# Work item
Which lines below hold the word "Silk"? Copy all of them.

# Material for this task
- - - -
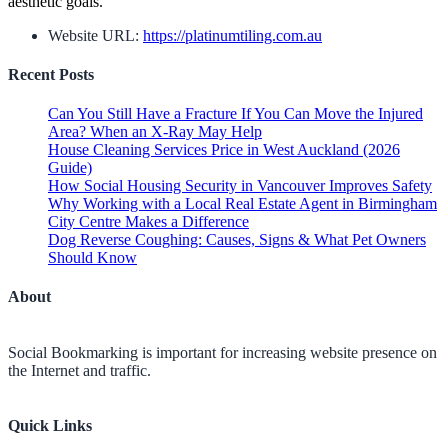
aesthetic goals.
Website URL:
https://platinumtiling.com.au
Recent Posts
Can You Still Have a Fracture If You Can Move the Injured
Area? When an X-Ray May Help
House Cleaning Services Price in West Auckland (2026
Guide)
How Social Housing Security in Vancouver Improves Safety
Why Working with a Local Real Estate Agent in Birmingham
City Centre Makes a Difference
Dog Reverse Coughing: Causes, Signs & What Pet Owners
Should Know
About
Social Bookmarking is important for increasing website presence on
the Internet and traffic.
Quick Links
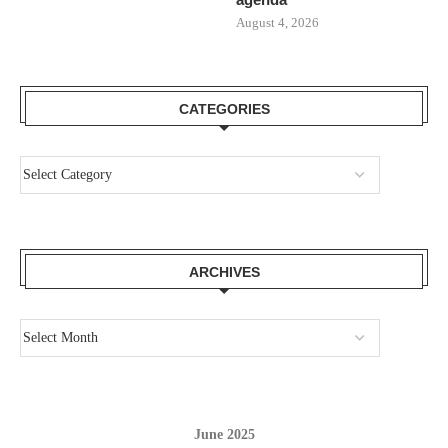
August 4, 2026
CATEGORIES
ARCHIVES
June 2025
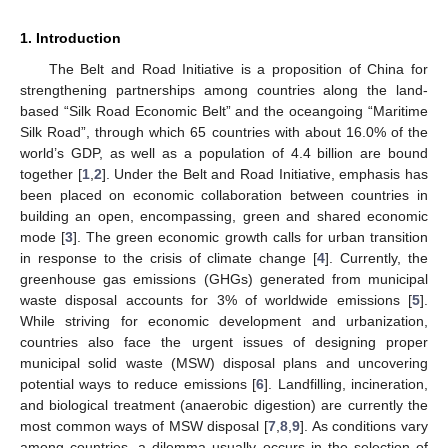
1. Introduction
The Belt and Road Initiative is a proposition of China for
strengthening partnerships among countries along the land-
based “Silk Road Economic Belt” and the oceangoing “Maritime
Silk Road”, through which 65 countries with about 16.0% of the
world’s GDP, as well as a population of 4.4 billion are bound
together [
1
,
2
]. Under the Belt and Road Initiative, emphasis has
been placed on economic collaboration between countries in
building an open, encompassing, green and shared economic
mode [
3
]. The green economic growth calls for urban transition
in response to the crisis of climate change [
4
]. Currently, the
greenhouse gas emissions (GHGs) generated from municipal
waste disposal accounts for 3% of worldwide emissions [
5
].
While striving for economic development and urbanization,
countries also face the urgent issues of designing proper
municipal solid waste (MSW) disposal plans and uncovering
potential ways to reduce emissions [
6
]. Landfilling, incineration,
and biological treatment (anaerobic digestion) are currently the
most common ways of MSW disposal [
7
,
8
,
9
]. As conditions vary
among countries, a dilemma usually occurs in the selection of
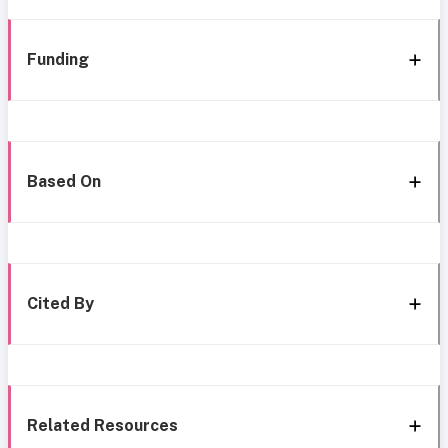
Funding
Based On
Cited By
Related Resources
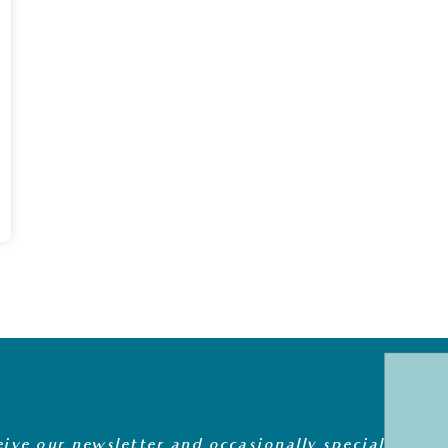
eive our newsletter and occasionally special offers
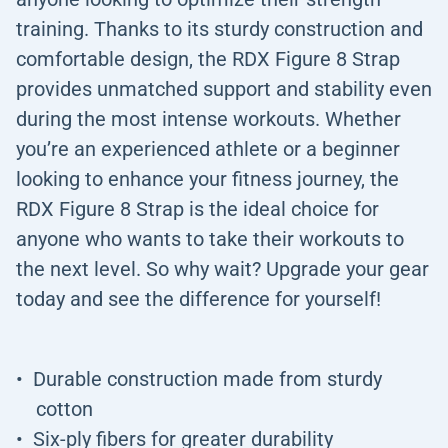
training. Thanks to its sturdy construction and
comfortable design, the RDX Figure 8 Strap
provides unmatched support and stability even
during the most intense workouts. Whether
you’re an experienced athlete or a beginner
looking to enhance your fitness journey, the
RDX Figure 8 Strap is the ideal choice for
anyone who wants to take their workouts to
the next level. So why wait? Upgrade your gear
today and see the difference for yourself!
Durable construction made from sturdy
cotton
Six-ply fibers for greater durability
- - - -
# Exercise answer
based “Silk Road Economic Belt” and the oceangoing “Maritime
Silk Road”, through which 65 countries with about 16.0% of the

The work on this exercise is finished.